**MULTILAYER REPRESENTATION AND MULTISCALE ANALYSIS ON DATA NETWORKS**

Luz Angela Aristizábal Q.^{1} and Nicolás Toro G^{2}

^{1}Department of Computation, Faculty of Management, Universidad Nacional de Colombia.

^{2}Department of Electrical and Electronic Engineering, Universidad Nacional de Colombia.

**Abstract**

The constant increase in the complexity of data networks motivates the search for strategies that make it possible to reduce current monitoring times. This paper shows the way in which multilayer network representation and the application of multiscale analysis techniques, as applied to software-defined networks, allows for the visualization of anomalies from “coarse views of the network topology”. This implies the analysis of fewer data, and consequently the reduction of the time that a process takes to monitor the network. The fact that software-defined networks allow for the obtention of a global view of network behavior facilitates detail recovery from affected zones detected in monitoring processes. The method is evaluated by calculating the reduction factor of nodes, checked during anomaly detection, with respect to the total number of nodes in the network.

**Keywords**

Multiscale analysis, Multilayer representation, Graph signal processing, Software defined networks, Monitoring.

**1. INTRODUCTION**

Complexity generated by the high number of devices connected to a data network [1] has been approached using strategies which tend to improve routing processes, so as to improve performance with bio-inspired techniques, based on artificial intelligence [2] and reduce monitoring times via their implementation in distributed forms [3]. This increase in the number of devices motivates not only the search for techniques that allow for reductions in node numbers analyzed by network monitors, but also the use of methods that allow for visualization of traffic information, in correlation with network topology [4]. The goal of the present document is to show the way in which the application of the multiscale transformation technique, in one network, facilitates the visual detection of anomalies and the reduction of monitoring time. The proposed strategy makes use of two current technologies: Graph Signal Processing (GSP) [15]. and Software Defined Networks (SDN). Graph Signal Processing (GSP) is a new area of study in digital signal processing that provides conceptual and practical tools with which to model complex networks and graphically show their evolution The advantage of applying GSP to data network analysis is the possibility of relating network topology with its behavior over time [5]
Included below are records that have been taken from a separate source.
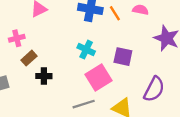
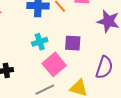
cyan cross: (86, 50) -> (40, 42), turned -35

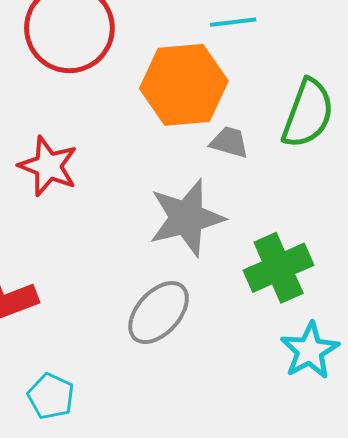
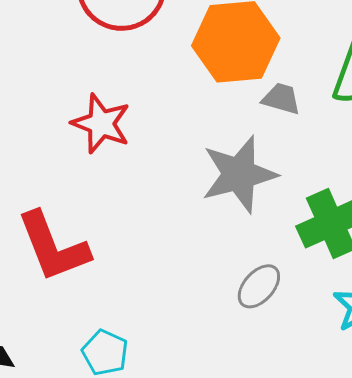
gray ellipse: (159, 313) -> (259, 286), moved, size x0.7

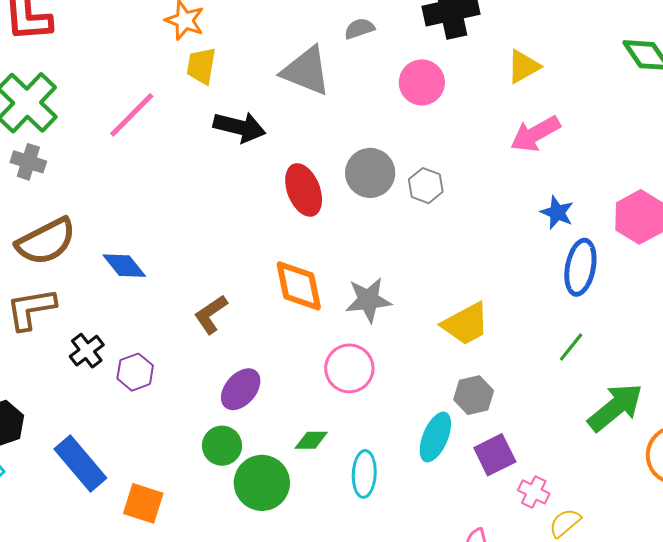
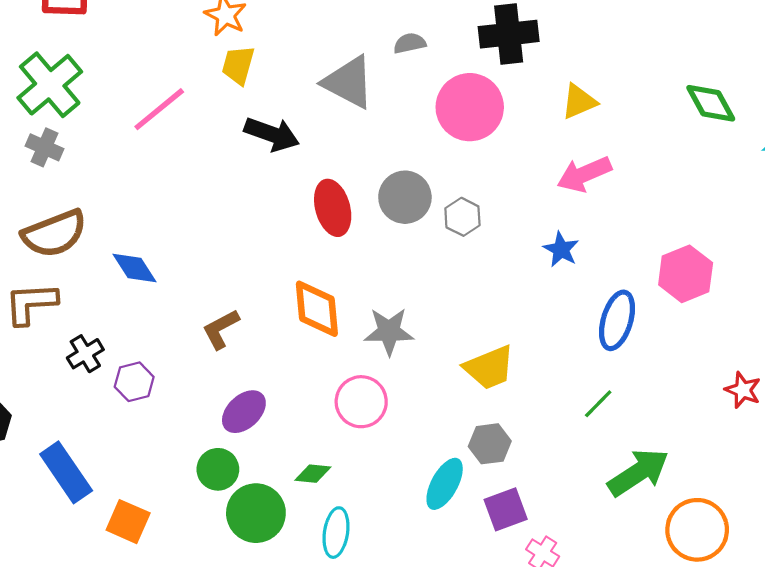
pink circle: (422, 82) -> (470, 107), size x1.4
blue star: (557, 213) -> (561, 249), moved
cyan ellipse: (364, 474) -> (336, 533), moved

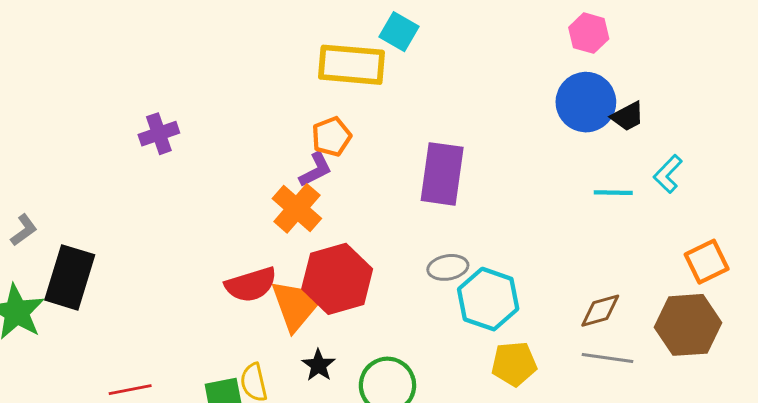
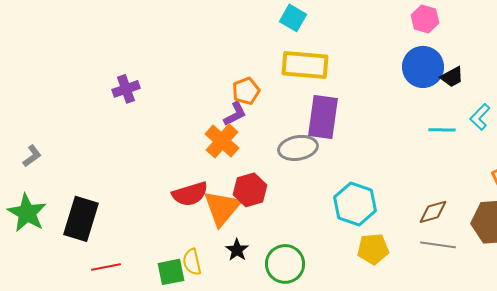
yellow rectangle: (352, 65) -> (305, 65), moved
gray ellipse: (448, 267) -> (298, 148), moved, size x1.4
black rectangle: (70, 277) -> (81, 219), moved
red hexagon: (337, 279) -> (250, 190), size x0.7

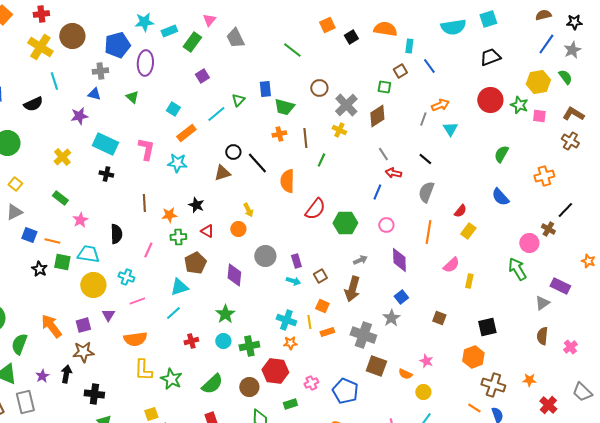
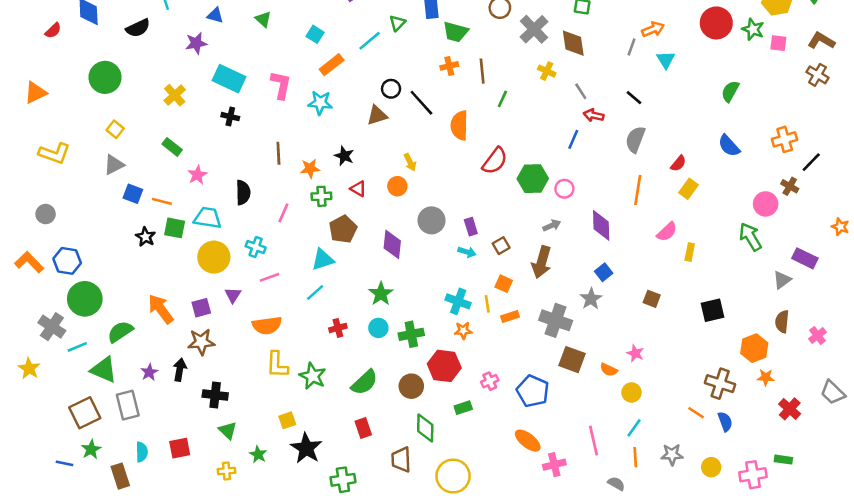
brown diamond: (377, 116) -> (573, 43), turned -65
yellow cross: (339, 130) -> (547, 71), moved
orange cross: (544, 176) -> (785, 139), moved
pink circle: (386, 225) -> (564, 189), moved
green semicircle: (19, 344) -> (120, 332), turned 35
orange hexagon: (473, 357) -> (754, 348), moved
Multiscale transformation methods can reveal singularities or irregular network behavior to different resolution levels. It is possible to reduce the dimensionality of analyzed data, via “coarse views of the network”, which implies the analysis of lower node numbers, and consequently, a reduction of the time that network monitoring processes require [6]. This work uses previous results of the multiscale transformation applied in the reduction of monitoring registers where even though the number of data is decreased, the details of abrupt changes are preserved [7]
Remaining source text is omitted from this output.